Kathleen Causey was already a USO volunteer in New York State, while her husband served in Afghanistan, when he was wounded and lost both of his legs. She lived in family barracks at Walter Reed for a year to be close to her husband, but had nothing like the new USO center at Fort Belvoir.

“This is incredible,” she said. “This is going to help a lot of people. There’s a place for everybody here.”

Causey noted that she spent nearly every waking moment with her husband, and the Belvoir center would enable them to safely spend some time apart, even alone. “It’s salvation from everybody,” she said, “and you desperately need that. Just getting fresh air is a huge thing for these guys, they don’t go outside for months. It’s invaluable to your emotional healing.”

Gibson said the USO surveyed thousands of soldiers and their families to ask them what they needed. First was recreation and normalcy, a place for families to come together. The new center has a sports cafe, a theater with plush recliners, a music room with instruments and a video game room with gaming chairs and online connectivity.

Wounded warrior Charles Eggleston of Riva, Md., takes a five-iron deep on the golf simulator at the USO's Warrior and Family Center on Fort Belvoir. (Tom Jackman/The Washington Post)

Next, the troops wanted quiet space. The new center has a respite room, quiet meeting areas, outdoor balconies and gardens for healing and meditation. There’s also an art therapy room.

Third was education and employment, Gibson said. So there are rooms stocked with computers for classes, both in person and online, and for business seminars, both in job hunting and for improving job skills.

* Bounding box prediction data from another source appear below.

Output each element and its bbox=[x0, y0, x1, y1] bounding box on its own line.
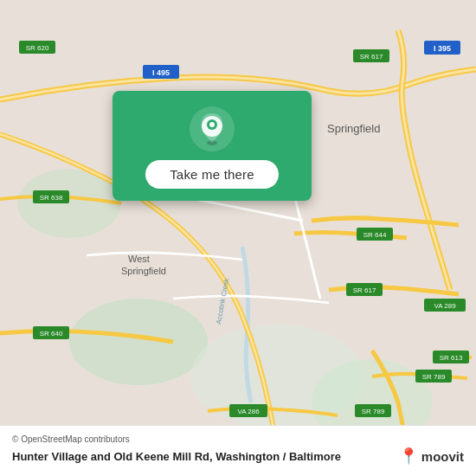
moovit-pin-icon: 📍 bbox=[399, 447, 418, 466]
attribution: © OpenStreetMap contributors bbox=[12, 434, 464, 444]
attribution-text: © OpenStreetMap contributors bbox=[12, 434, 130, 444]
svg-text:Springfield: Springfield bbox=[327, 122, 380, 135]
svg-text:SR 644: SR 644 bbox=[363, 231, 387, 239]
map-svg: I 495 I 395 SR 617 SR 617 SR 638 SR 640 … bbox=[0, 0, 476, 476]
svg-text:SR 617: SR 617 bbox=[360, 53, 383, 61]
svg-text:I 495: I 495 bbox=[152, 68, 170, 77]
moovit-label: moovit bbox=[421, 449, 464, 464]
bottom-bar: © OpenStreetMap contributors Hunter Vill… bbox=[0, 425, 476, 476]
take-me-there-button[interactable]: Take me there bbox=[145, 160, 279, 189]
svg-text:SR 789: SR 789 bbox=[362, 408, 385, 415]
svg-point-1 bbox=[69, 299, 208, 385]
svg-text:SR 613: SR 613 bbox=[440, 354, 463, 362]
location-pin-icon bbox=[190, 106, 235, 151]
svg-point-39 bbox=[209, 122, 215, 127]
map-container: I 495 I 395 SR 617 SR 617 SR 638 SR 640 … bbox=[0, 0, 476, 476]
svg-text:SR 640: SR 640 bbox=[40, 330, 63, 338]
svg-text:Springfield: Springfield bbox=[121, 266, 166, 276]
bottom-content: Hunter Village and Old Keene Mill Rd, Wa… bbox=[12, 447, 464, 466]
svg-text:VA 289: VA 289 bbox=[434, 302, 456, 310]
moovit-logo: 📍 moovit bbox=[399, 447, 464, 466]
svg-text:SR 620: SR 620 bbox=[26, 44, 49, 52]
svg-text:SR 789: SR 789 bbox=[422, 373, 446, 381]
svg-text:I 395: I 395 bbox=[434, 44, 451, 53]
svg-text:SR 617: SR 617 bbox=[353, 286, 376, 294]
svg-text:SR 638: SR 638 bbox=[40, 194, 63, 202]
svg-text:West: West bbox=[128, 254, 150, 264]
svg-text:VA 286: VA 286 bbox=[237, 408, 260, 415]
location-name: Hunter Village and Old Keene Mill Rd, Wa… bbox=[12, 450, 399, 463]
location-card: Take me there bbox=[113, 91, 312, 201]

The USO has lined up not only career transition workshops but partnered with a group called “Hire Heroes USA” to hold job fairs with real jobs, Gibson said.

Veterans told the USO that continuing education was crucial. “They would reach a point in the recovery where they felt they were not getting ready for what’s next in line,” Gibson said. The American Management Association “has given us a blank check” to allow soldiers to take any of their courses online for free.

Of course, you can’t be successful in business without playing golf. Before he earned a Purple Heart in Iraq, Charles Eggleston preferred baseball, football and basketball. Now, reinforced with titanium, Eggleston has converted to golf. On Monday, he was smacking some serious drives on the full service golf simulator, with different courses and weather conditions, donated by Full Swing Golf.

“It’s a good rehabilitation tool,” Eggleston said of his new sport. “It’s good for post-traumatic stress and for other injuries.” I suggested that golf creates its own stress, and proceeded to line three straight shots into the water. But the wounded warrior fixed my stance and address, and soon I was crushing balls farther, if not straighter.

A huge full-service kitchen. A large community room. Lots of big-screen TVs and Skype capability. Many comfy chairs and sofas with arms, to help people get up. “We wanted a place where they felt like they could put their feet up,” Gibson said.

Returning soldiers often “find themselves fighting a different enemy: depression,” Gibson said. “We need to be doing things to lift their spirits, sustaining hope and instilling confidence in the future. Keeping families together and strong.” He said the volunteers, and the USO’s 250,000 individual donors, had no ulterior motives.

“At the end of the day,” Gibson said, “the USO is the way for America to say thanks.”